**What you will do:** From top to bottom, return the records that follow exactly.

**Input data:**
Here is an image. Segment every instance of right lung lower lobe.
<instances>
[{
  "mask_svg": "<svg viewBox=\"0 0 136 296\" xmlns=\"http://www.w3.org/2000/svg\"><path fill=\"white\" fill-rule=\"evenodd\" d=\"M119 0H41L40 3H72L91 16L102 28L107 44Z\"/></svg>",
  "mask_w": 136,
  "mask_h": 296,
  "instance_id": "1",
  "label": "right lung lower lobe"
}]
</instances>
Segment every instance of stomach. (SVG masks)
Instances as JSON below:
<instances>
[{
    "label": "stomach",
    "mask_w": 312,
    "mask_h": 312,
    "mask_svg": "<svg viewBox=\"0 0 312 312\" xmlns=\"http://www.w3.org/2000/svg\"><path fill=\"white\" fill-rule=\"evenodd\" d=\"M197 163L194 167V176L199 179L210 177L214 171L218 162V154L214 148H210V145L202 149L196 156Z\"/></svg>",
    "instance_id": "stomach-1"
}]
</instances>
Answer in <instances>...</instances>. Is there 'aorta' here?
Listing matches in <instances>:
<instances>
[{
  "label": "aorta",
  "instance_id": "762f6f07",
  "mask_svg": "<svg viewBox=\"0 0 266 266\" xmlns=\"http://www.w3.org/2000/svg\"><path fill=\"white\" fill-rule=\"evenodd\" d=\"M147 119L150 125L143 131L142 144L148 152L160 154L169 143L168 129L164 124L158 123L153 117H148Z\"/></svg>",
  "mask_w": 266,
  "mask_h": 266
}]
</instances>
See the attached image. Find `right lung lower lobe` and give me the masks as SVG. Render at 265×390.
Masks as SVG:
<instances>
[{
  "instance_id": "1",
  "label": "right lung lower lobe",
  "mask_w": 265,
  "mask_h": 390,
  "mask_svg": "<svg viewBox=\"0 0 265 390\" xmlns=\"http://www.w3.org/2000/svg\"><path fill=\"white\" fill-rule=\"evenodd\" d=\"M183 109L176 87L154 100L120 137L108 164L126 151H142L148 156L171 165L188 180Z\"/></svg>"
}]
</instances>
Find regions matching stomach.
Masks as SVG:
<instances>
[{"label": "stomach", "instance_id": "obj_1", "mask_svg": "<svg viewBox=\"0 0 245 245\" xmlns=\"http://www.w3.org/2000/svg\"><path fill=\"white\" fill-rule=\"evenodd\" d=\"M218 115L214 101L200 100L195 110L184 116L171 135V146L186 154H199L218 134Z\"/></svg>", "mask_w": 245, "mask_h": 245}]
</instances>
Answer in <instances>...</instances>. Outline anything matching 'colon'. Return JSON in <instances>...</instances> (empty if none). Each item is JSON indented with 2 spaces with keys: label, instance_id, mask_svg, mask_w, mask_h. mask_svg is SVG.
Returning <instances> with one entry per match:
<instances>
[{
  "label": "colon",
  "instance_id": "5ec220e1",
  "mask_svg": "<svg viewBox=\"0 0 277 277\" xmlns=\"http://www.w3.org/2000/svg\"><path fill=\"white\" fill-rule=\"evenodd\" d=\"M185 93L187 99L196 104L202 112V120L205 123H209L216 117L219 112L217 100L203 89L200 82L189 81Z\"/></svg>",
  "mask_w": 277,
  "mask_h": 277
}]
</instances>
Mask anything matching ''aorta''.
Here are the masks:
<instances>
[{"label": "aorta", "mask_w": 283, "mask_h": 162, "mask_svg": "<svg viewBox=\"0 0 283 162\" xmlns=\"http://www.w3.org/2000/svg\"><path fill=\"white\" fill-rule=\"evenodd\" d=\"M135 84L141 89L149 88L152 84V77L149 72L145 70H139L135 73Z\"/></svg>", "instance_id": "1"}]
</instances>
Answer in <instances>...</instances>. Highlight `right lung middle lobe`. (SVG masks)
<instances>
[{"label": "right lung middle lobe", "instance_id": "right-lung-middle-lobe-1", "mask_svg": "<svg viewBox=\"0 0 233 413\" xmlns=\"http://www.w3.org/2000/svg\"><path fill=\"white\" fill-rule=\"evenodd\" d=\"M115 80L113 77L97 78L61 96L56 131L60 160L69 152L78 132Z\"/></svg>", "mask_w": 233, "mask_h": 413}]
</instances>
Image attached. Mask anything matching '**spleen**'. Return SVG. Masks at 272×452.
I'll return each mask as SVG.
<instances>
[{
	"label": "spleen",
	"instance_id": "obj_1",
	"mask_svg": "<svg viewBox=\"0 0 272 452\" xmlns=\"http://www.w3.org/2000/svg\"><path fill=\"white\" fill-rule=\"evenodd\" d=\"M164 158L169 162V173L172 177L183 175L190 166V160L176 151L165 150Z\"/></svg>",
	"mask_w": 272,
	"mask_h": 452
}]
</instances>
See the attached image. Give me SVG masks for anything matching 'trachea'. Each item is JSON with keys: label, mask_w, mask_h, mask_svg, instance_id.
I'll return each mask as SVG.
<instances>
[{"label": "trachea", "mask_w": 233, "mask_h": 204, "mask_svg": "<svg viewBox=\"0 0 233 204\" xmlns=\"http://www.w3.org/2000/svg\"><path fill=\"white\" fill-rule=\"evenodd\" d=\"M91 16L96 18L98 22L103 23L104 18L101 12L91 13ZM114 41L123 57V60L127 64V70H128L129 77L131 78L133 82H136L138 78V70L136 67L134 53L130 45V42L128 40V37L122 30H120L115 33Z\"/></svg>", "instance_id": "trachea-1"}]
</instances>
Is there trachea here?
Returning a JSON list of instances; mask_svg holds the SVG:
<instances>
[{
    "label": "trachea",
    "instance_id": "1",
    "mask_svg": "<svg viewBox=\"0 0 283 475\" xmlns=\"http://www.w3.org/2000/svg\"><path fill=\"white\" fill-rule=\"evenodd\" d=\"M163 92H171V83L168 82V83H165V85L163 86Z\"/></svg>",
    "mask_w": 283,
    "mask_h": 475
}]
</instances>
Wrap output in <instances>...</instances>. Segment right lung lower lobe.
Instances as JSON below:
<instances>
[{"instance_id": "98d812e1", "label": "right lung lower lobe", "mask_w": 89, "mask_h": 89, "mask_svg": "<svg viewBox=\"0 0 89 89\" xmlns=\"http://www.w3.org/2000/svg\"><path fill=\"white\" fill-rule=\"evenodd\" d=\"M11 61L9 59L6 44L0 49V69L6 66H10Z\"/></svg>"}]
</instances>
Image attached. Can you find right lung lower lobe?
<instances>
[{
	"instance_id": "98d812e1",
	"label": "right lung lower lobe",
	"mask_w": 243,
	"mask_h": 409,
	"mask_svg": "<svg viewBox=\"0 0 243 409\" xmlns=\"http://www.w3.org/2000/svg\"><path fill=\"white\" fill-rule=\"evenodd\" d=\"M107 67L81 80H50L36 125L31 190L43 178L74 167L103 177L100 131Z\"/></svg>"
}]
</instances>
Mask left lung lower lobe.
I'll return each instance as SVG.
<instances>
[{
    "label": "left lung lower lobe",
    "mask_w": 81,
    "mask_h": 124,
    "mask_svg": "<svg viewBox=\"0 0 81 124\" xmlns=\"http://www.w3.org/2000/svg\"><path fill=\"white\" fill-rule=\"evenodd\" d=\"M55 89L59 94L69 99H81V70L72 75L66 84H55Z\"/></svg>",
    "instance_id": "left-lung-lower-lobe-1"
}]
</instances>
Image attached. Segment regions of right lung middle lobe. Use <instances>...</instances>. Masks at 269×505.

**Answer section:**
Here is an image. Segment every instance of right lung lower lobe.
<instances>
[{
  "mask_svg": "<svg viewBox=\"0 0 136 296\" xmlns=\"http://www.w3.org/2000/svg\"><path fill=\"white\" fill-rule=\"evenodd\" d=\"M119 0H41L40 3H72L91 16L102 28L107 44Z\"/></svg>",
  "mask_w": 136,
  "mask_h": 296,
  "instance_id": "1",
  "label": "right lung lower lobe"
}]
</instances>
Segment every instance of stomach. (SVG masks)
Instances as JSON below:
<instances>
[{
    "label": "stomach",
    "mask_w": 312,
    "mask_h": 312,
    "mask_svg": "<svg viewBox=\"0 0 312 312\" xmlns=\"http://www.w3.org/2000/svg\"><path fill=\"white\" fill-rule=\"evenodd\" d=\"M197 163L194 167V176L199 179L210 177L214 171L218 162V154L214 148H210V145L202 149L196 156Z\"/></svg>",
    "instance_id": "stomach-1"
}]
</instances>
Answer in <instances>...</instances>. Is there 'aorta' here?
Listing matches in <instances>:
<instances>
[{
  "label": "aorta",
  "instance_id": "762f6f07",
  "mask_svg": "<svg viewBox=\"0 0 266 266\" xmlns=\"http://www.w3.org/2000/svg\"><path fill=\"white\" fill-rule=\"evenodd\" d=\"M147 119L150 125L143 131L142 144L148 152L160 154L169 143L168 129L164 124L158 123L153 117H148Z\"/></svg>",
  "mask_w": 266,
  "mask_h": 266
}]
</instances>
See the attached image. Find `right lung lower lobe` and give me the masks as SVG. Render at 265×390.
Masks as SVG:
<instances>
[{
  "instance_id": "1",
  "label": "right lung lower lobe",
  "mask_w": 265,
  "mask_h": 390,
  "mask_svg": "<svg viewBox=\"0 0 265 390\" xmlns=\"http://www.w3.org/2000/svg\"><path fill=\"white\" fill-rule=\"evenodd\" d=\"M183 109L176 87L154 100L120 137L108 164L126 151H142L148 156L171 165L188 180Z\"/></svg>"
}]
</instances>
Find regions matching stomach.
Masks as SVG:
<instances>
[{"label": "stomach", "instance_id": "obj_1", "mask_svg": "<svg viewBox=\"0 0 245 245\" xmlns=\"http://www.w3.org/2000/svg\"><path fill=\"white\" fill-rule=\"evenodd\" d=\"M218 115L214 101L200 100L195 110L184 116L171 135V146L186 154H199L218 134Z\"/></svg>", "mask_w": 245, "mask_h": 245}]
</instances>
Answer in <instances>...</instances>. Outline anything matching 'colon'. Return JSON in <instances>...</instances> (empty if none). Each item is JSON indented with 2 spaces with keys: label, instance_id, mask_svg, mask_w, mask_h. mask_svg is SVG.
Returning <instances> with one entry per match:
<instances>
[{
  "label": "colon",
  "instance_id": "5ec220e1",
  "mask_svg": "<svg viewBox=\"0 0 277 277\" xmlns=\"http://www.w3.org/2000/svg\"><path fill=\"white\" fill-rule=\"evenodd\" d=\"M185 93L187 99L196 104L202 112V120L205 123H209L216 117L219 112L217 100L203 89L200 82L189 81Z\"/></svg>",
  "mask_w": 277,
  "mask_h": 277
}]
</instances>
Mask anything matching ''aorta''.
Here are the masks:
<instances>
[{"label": "aorta", "mask_w": 283, "mask_h": 162, "mask_svg": "<svg viewBox=\"0 0 283 162\" xmlns=\"http://www.w3.org/2000/svg\"><path fill=\"white\" fill-rule=\"evenodd\" d=\"M135 84L141 89L149 88L152 84V77L149 72L145 70H139L135 73Z\"/></svg>", "instance_id": "1"}]
</instances>
Answer in <instances>...</instances>. Highlight `right lung middle lobe`. (SVG masks)
<instances>
[{"label": "right lung middle lobe", "instance_id": "right-lung-middle-lobe-1", "mask_svg": "<svg viewBox=\"0 0 233 413\" xmlns=\"http://www.w3.org/2000/svg\"><path fill=\"white\" fill-rule=\"evenodd\" d=\"M115 80L113 77L97 78L61 96L56 131L60 160L69 152L78 132Z\"/></svg>", "mask_w": 233, "mask_h": 413}]
</instances>
Image attached. Mask anything matching '**spleen**'. Return SVG. Masks at 272×452.
I'll return each mask as SVG.
<instances>
[{
	"label": "spleen",
	"instance_id": "obj_1",
	"mask_svg": "<svg viewBox=\"0 0 272 452\" xmlns=\"http://www.w3.org/2000/svg\"><path fill=\"white\" fill-rule=\"evenodd\" d=\"M164 158L169 162V173L172 177L183 175L190 166V160L176 151L165 150Z\"/></svg>",
	"mask_w": 272,
	"mask_h": 452
}]
</instances>
See the attached image. Give me SVG masks for anything matching 'trachea'. Each item is JSON with keys: label, mask_w, mask_h, mask_svg, instance_id.
I'll return each mask as SVG.
<instances>
[{"label": "trachea", "mask_w": 233, "mask_h": 204, "mask_svg": "<svg viewBox=\"0 0 233 204\" xmlns=\"http://www.w3.org/2000/svg\"><path fill=\"white\" fill-rule=\"evenodd\" d=\"M91 16L96 18L98 22L103 23L104 18L101 12L91 13ZM114 41L123 57V60L127 64V70H128L129 77L131 78L133 82H136L138 78V70L136 67L134 53L130 45V42L128 40V37L122 30H120L115 33Z\"/></svg>", "instance_id": "trachea-1"}]
</instances>
Is there trachea here?
Returning a JSON list of instances; mask_svg holds the SVG:
<instances>
[{
    "label": "trachea",
    "instance_id": "1",
    "mask_svg": "<svg viewBox=\"0 0 283 475\" xmlns=\"http://www.w3.org/2000/svg\"><path fill=\"white\" fill-rule=\"evenodd\" d=\"M163 92H171V83L168 82V83H165V85L163 86Z\"/></svg>",
    "mask_w": 283,
    "mask_h": 475
}]
</instances>
Wrap output in <instances>...</instances>. Segment right lung lower lobe.
Instances as JSON below:
<instances>
[{"instance_id": "98d812e1", "label": "right lung lower lobe", "mask_w": 89, "mask_h": 89, "mask_svg": "<svg viewBox=\"0 0 89 89\" xmlns=\"http://www.w3.org/2000/svg\"><path fill=\"white\" fill-rule=\"evenodd\" d=\"M11 61L9 59L6 44L0 49V69L6 66H10Z\"/></svg>"}]
</instances>
Image attached. Can you find right lung lower lobe?
<instances>
[{
	"instance_id": "98d812e1",
	"label": "right lung lower lobe",
	"mask_w": 243,
	"mask_h": 409,
	"mask_svg": "<svg viewBox=\"0 0 243 409\" xmlns=\"http://www.w3.org/2000/svg\"><path fill=\"white\" fill-rule=\"evenodd\" d=\"M107 67L81 80H50L36 125L31 190L43 178L74 167L103 177L100 131Z\"/></svg>"
}]
</instances>
Mask left lung lower lobe.
I'll return each instance as SVG.
<instances>
[{
    "label": "left lung lower lobe",
    "mask_w": 81,
    "mask_h": 124,
    "mask_svg": "<svg viewBox=\"0 0 81 124\" xmlns=\"http://www.w3.org/2000/svg\"><path fill=\"white\" fill-rule=\"evenodd\" d=\"M55 89L59 94L69 99H81V70L72 75L66 84H55Z\"/></svg>",
    "instance_id": "left-lung-lower-lobe-1"
}]
</instances>
Image attached. Segment regions of right lung middle lobe. Use <instances>...</instances>. Masks at 269×505.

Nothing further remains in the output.